Rendered page images
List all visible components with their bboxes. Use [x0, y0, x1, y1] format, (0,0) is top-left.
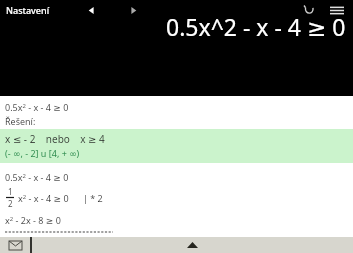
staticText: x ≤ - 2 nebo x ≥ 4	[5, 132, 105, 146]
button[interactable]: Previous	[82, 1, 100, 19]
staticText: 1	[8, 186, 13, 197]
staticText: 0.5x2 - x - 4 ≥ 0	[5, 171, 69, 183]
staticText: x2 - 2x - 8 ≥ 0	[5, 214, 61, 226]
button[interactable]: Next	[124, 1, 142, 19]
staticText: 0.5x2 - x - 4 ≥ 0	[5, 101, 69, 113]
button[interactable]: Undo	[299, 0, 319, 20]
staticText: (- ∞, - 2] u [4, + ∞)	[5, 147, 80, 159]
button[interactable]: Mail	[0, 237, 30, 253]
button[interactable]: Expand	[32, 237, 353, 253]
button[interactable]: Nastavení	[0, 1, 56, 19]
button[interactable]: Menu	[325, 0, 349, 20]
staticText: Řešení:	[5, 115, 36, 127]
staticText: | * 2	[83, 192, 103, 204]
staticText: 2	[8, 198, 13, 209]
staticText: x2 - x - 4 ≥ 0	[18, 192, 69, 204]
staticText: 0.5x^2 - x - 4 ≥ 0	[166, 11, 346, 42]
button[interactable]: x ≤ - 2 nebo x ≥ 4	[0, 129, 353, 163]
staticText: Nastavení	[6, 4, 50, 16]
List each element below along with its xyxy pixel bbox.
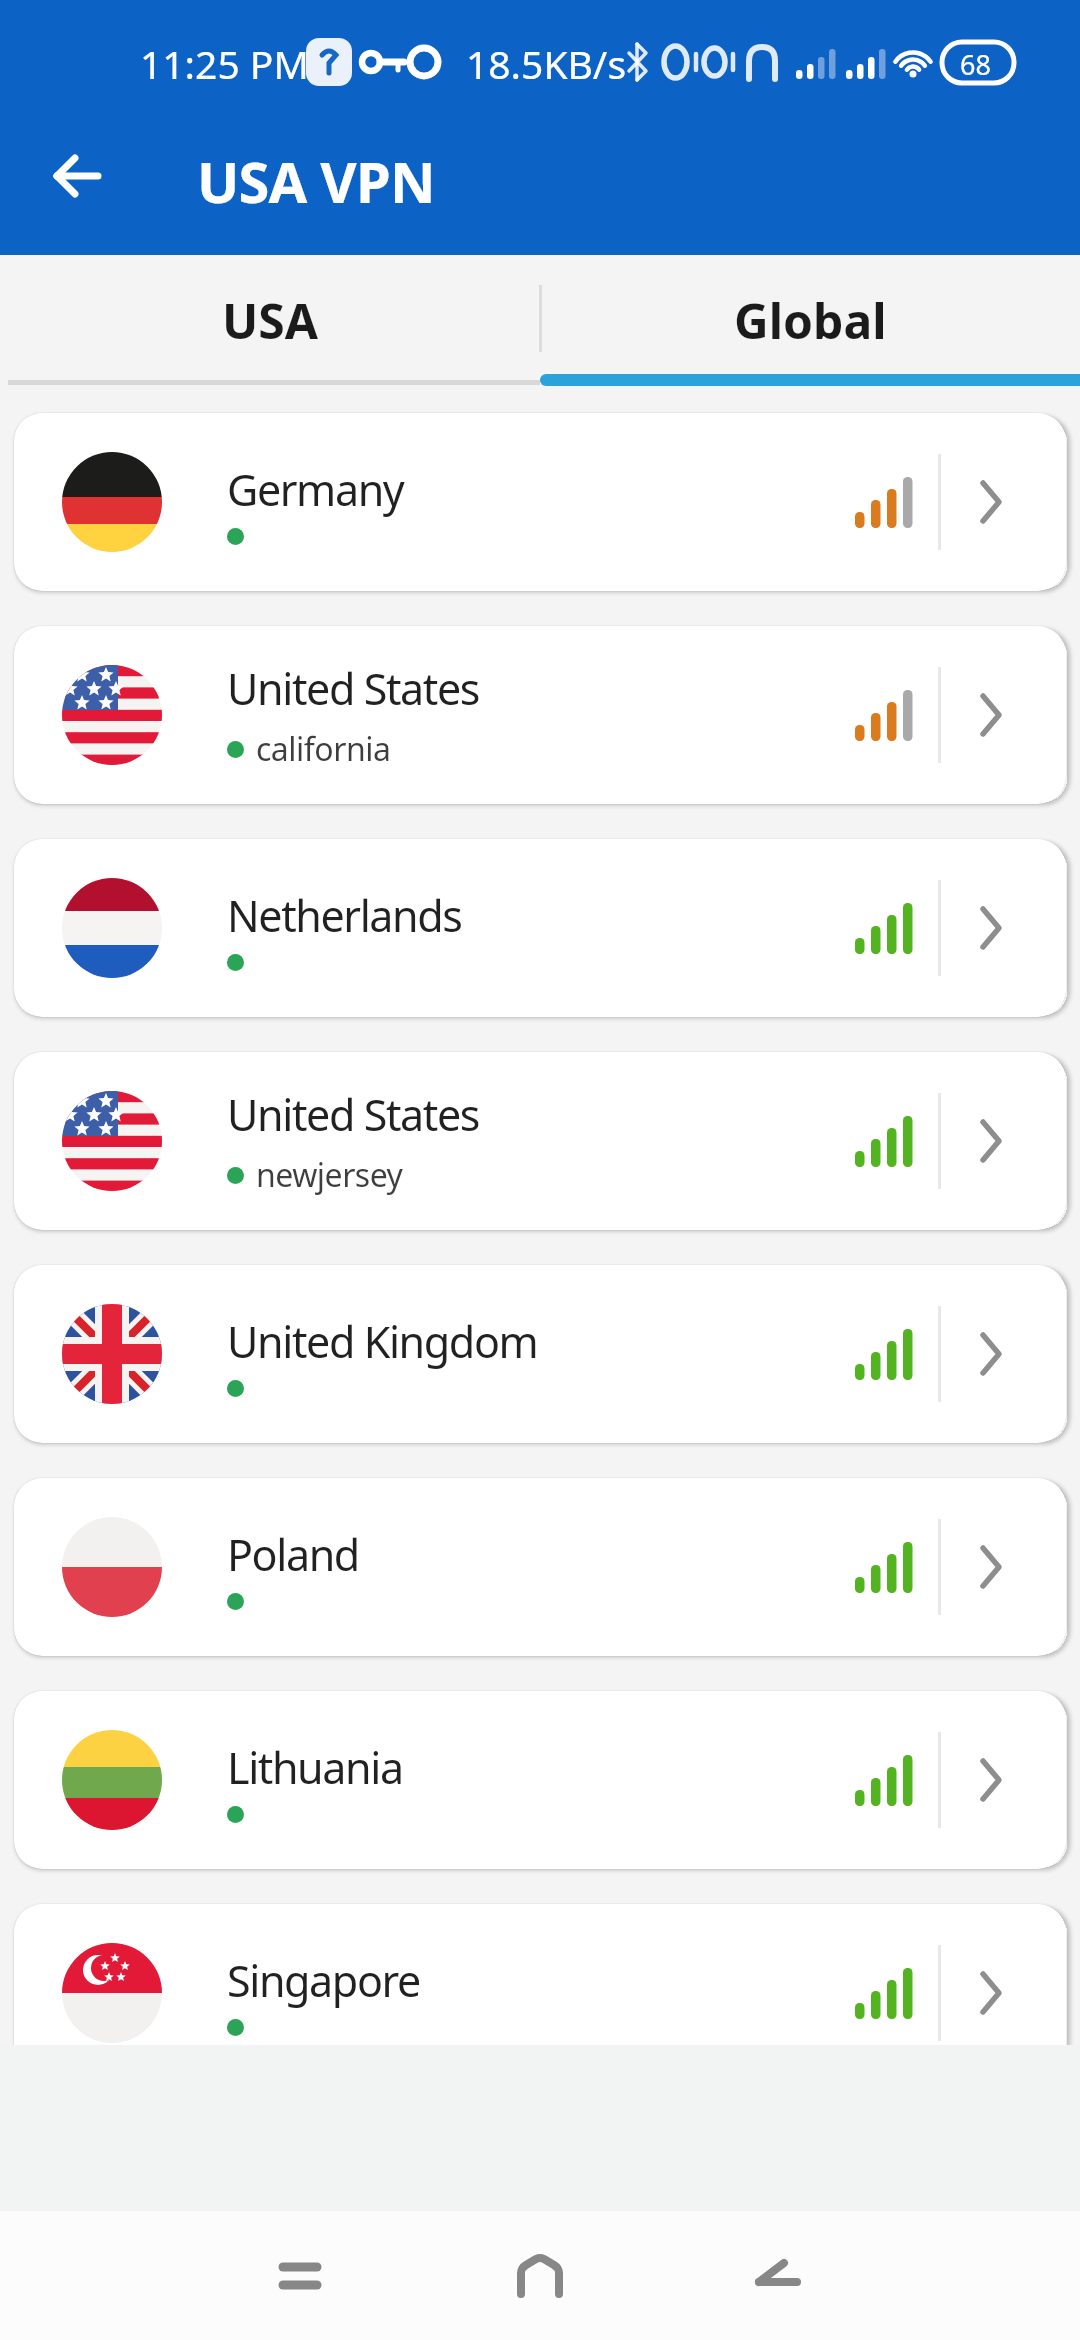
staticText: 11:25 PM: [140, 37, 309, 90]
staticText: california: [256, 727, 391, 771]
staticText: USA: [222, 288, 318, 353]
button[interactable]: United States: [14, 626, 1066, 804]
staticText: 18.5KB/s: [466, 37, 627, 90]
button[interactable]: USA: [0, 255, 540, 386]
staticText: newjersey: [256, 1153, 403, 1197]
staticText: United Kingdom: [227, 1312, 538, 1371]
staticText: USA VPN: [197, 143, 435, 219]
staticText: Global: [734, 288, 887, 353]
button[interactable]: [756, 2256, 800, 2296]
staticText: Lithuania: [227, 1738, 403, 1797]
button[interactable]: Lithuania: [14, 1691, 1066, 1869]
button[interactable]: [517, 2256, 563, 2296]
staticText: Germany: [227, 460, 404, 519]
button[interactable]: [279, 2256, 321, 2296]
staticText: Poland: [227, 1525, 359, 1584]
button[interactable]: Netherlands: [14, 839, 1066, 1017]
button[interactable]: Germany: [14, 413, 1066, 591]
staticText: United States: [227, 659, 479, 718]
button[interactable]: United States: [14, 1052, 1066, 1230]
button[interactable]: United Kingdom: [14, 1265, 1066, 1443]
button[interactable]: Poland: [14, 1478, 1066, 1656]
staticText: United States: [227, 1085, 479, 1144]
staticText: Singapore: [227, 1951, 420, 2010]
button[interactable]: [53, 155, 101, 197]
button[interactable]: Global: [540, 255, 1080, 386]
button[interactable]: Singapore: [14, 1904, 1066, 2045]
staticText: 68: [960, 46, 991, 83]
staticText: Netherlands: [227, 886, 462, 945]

--

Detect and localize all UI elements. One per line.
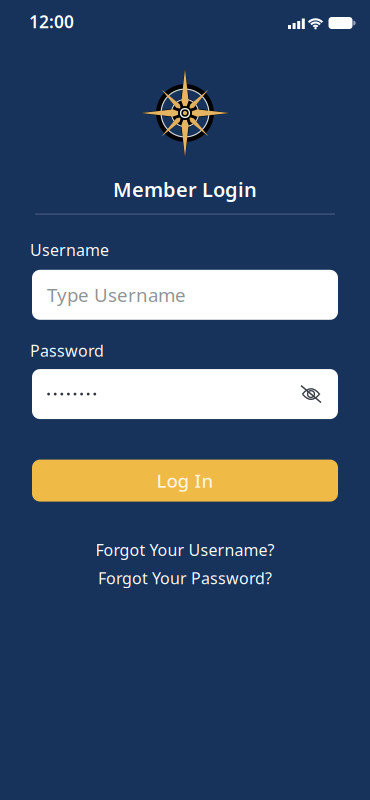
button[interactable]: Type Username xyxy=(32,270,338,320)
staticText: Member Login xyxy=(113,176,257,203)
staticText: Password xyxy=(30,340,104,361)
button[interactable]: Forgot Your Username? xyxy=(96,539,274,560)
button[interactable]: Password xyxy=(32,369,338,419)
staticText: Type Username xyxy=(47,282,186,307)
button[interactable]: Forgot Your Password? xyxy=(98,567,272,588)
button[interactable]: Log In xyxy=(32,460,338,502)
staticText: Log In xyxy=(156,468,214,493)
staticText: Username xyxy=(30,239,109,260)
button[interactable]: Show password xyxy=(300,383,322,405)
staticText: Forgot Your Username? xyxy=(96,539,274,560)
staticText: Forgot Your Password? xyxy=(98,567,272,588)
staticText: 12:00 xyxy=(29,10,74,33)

**Exercise prompt**.
Copy out the lines above with "List" in them.

**Solution to the problem**.
List all visible components with their bboxes. Use [x0, y0, x1, y1] format, (0,0) is top-left.
List each element below along with its xyxy pixel bbox.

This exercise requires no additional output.